• **ACTION ITEM**: Which lines of the data contain the string "text"? Copy every one of them.

[Opening DATA SHOWN section]

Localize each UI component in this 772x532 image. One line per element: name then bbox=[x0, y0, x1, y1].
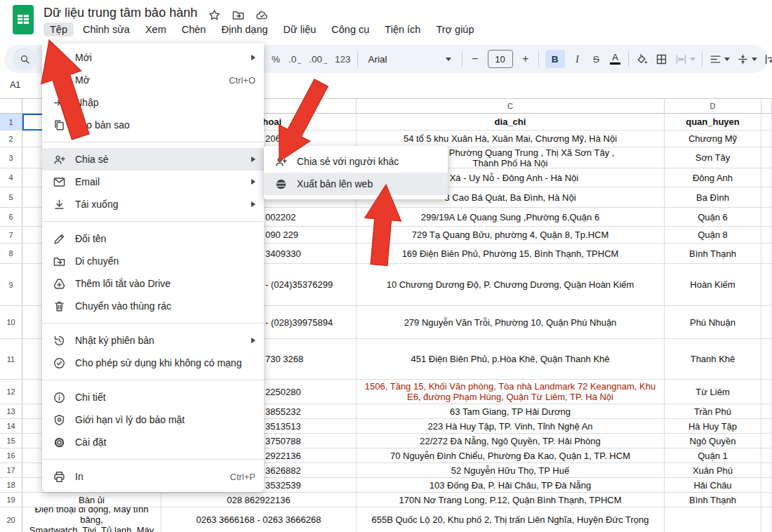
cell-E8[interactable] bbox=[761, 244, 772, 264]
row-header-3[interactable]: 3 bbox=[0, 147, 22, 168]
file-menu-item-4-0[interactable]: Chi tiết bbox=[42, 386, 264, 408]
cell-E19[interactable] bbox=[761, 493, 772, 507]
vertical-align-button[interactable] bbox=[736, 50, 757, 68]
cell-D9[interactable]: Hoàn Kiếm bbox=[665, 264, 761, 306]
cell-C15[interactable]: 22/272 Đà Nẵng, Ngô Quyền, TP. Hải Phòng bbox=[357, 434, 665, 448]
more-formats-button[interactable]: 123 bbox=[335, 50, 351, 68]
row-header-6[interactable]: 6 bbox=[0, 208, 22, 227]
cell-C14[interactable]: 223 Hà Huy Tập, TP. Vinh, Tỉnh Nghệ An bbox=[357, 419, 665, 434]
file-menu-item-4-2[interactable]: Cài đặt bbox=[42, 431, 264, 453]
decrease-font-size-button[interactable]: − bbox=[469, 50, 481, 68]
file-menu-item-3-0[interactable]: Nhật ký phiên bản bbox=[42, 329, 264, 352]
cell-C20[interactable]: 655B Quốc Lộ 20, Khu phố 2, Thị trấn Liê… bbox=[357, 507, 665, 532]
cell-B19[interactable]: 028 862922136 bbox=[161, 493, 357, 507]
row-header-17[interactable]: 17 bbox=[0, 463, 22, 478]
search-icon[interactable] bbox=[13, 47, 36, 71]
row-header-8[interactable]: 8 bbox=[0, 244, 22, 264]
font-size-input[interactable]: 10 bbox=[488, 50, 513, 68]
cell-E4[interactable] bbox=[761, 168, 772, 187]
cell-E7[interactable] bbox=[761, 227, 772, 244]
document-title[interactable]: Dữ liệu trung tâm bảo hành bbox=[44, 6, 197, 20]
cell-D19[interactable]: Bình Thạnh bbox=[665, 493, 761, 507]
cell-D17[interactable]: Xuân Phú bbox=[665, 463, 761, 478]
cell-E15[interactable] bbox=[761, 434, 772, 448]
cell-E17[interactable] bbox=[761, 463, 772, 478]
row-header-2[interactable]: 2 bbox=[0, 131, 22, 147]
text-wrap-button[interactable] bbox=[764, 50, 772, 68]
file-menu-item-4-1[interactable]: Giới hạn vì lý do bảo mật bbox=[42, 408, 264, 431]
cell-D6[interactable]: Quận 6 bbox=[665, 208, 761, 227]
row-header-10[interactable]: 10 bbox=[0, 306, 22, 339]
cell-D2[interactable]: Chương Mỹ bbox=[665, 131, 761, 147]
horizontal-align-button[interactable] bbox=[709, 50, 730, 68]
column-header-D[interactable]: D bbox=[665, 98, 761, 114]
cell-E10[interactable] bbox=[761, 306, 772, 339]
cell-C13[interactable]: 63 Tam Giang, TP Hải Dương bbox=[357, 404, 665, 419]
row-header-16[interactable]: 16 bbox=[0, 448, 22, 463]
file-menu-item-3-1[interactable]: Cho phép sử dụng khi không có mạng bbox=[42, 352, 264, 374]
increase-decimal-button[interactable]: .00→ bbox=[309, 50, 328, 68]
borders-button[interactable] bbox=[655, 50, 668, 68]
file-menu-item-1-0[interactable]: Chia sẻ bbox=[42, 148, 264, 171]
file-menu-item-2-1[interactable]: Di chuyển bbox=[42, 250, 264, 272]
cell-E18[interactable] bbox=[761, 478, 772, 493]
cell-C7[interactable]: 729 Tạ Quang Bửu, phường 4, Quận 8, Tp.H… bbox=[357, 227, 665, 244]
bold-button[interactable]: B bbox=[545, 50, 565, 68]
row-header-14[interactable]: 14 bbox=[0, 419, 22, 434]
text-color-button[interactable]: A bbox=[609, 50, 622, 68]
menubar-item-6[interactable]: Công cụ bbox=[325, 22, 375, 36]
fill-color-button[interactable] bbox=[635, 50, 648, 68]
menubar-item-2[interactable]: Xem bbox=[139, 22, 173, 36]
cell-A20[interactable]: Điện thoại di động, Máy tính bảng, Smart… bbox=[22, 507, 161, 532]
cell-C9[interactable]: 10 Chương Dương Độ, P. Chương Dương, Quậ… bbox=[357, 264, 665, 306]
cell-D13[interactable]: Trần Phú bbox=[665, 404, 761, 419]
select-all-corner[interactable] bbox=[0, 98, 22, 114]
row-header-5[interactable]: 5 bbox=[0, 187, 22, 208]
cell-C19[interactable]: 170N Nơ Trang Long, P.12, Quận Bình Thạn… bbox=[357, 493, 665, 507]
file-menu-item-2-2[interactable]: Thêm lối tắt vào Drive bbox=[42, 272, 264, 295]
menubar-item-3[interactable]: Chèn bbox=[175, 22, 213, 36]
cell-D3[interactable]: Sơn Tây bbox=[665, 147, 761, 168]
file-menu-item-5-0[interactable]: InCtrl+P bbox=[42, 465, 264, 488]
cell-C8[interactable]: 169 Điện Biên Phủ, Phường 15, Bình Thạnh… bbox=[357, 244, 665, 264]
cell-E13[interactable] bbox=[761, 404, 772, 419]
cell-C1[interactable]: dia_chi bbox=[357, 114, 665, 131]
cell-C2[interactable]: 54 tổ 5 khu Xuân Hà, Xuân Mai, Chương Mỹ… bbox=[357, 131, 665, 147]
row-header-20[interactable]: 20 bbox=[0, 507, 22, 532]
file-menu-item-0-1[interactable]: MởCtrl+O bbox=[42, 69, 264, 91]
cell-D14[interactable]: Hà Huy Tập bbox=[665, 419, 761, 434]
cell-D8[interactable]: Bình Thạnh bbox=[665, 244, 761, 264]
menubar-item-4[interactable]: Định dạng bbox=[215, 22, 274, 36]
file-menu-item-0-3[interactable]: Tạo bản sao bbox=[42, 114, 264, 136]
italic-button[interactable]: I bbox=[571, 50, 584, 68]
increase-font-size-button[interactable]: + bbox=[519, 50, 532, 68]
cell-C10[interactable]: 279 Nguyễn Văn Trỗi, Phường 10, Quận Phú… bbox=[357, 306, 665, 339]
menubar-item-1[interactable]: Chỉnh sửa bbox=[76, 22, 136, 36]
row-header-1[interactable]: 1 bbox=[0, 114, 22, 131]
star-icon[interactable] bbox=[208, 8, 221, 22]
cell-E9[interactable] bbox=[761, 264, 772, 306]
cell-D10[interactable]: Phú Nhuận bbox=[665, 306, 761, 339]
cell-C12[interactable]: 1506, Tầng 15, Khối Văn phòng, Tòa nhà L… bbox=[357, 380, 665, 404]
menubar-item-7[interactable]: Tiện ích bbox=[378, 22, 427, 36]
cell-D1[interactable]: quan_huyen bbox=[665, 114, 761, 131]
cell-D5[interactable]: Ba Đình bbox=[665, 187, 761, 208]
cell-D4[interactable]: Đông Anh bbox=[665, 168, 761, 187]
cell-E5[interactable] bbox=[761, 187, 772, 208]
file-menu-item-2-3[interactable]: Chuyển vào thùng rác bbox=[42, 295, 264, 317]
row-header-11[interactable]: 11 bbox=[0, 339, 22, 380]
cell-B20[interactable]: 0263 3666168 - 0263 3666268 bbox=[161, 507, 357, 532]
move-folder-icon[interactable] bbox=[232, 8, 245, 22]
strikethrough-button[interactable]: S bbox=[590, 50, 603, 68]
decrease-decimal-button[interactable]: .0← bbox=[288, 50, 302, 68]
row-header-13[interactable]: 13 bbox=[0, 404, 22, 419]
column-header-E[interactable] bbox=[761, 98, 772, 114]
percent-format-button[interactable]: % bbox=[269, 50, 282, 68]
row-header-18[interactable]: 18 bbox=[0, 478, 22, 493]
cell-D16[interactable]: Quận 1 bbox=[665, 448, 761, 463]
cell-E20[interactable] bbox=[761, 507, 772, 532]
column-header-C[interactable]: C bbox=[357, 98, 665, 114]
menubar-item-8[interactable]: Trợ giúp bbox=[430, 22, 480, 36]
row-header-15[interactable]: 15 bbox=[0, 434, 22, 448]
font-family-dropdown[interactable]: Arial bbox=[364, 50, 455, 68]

[Closing DATA SHOWN section]
[Opening DATA SHOWN section]

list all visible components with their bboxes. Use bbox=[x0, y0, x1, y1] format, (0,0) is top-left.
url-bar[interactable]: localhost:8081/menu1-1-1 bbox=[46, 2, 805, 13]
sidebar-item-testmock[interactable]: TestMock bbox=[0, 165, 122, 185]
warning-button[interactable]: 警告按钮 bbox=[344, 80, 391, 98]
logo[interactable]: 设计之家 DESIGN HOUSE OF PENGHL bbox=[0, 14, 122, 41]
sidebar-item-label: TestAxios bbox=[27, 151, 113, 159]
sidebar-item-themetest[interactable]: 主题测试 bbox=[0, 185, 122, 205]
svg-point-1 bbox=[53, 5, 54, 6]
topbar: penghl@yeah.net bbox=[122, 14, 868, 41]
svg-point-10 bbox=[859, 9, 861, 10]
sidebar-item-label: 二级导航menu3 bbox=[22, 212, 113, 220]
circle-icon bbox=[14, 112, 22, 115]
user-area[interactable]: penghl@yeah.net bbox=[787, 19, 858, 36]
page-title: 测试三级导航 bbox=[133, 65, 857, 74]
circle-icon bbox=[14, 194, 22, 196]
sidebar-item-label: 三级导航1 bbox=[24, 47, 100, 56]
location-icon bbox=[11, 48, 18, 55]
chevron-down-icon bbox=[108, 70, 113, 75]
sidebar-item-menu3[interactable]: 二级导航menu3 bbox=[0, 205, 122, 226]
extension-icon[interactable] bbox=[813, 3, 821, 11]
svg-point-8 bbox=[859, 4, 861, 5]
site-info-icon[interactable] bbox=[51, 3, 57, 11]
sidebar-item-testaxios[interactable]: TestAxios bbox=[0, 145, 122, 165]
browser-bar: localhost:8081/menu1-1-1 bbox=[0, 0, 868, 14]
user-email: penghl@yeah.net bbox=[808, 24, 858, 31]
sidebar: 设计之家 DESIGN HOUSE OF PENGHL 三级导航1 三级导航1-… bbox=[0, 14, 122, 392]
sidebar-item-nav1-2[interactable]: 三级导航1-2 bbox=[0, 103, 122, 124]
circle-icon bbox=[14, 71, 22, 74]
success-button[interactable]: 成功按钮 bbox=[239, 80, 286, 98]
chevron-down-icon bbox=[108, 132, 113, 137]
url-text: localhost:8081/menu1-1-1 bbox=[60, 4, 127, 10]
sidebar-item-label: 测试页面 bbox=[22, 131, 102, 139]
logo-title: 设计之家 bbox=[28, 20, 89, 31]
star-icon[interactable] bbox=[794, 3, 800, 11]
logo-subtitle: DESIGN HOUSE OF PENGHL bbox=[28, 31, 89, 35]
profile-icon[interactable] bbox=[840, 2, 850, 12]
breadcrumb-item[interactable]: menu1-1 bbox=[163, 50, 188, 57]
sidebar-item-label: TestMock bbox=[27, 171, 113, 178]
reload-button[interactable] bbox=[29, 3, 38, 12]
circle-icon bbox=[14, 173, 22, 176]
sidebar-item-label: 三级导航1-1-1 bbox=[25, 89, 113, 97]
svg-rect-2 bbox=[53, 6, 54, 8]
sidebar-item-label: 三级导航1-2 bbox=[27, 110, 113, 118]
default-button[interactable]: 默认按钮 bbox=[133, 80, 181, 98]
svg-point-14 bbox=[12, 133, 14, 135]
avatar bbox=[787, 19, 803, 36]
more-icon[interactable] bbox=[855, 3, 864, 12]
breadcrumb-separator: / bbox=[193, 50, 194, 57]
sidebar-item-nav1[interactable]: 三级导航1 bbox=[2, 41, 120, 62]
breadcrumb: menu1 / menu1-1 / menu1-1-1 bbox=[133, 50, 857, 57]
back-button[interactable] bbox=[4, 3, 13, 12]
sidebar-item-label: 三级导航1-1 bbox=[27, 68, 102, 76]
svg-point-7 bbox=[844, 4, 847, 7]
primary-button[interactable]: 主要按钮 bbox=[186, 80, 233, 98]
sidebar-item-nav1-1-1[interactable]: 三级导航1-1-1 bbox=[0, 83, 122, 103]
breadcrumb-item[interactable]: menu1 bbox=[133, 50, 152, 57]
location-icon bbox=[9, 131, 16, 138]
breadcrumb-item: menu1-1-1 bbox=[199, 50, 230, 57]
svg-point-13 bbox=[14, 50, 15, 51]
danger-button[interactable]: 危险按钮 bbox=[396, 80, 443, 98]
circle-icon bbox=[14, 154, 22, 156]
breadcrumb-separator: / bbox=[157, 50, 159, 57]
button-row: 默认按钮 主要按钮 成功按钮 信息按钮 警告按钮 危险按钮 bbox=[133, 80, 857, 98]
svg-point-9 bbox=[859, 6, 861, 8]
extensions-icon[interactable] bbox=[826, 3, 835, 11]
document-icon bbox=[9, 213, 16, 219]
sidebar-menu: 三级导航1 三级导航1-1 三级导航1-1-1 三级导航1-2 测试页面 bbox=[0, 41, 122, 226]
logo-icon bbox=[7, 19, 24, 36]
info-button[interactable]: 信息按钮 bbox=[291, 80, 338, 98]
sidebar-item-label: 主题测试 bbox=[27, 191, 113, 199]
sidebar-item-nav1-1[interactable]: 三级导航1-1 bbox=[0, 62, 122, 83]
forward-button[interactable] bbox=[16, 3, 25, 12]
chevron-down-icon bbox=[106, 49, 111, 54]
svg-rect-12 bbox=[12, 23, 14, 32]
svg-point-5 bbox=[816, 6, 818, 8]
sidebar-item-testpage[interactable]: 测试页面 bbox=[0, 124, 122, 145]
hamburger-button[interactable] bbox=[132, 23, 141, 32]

[Closing DATA SHOWN section]

• **EXPECTED ANSWER**:
text-wrap-button[interactable] bbox=[764, 50, 772, 68]
text-color-button[interactable]: A bbox=[609, 50, 622, 68]
url-text: localhost:8081/menu1-1-1 bbox=[60, 4, 127, 10]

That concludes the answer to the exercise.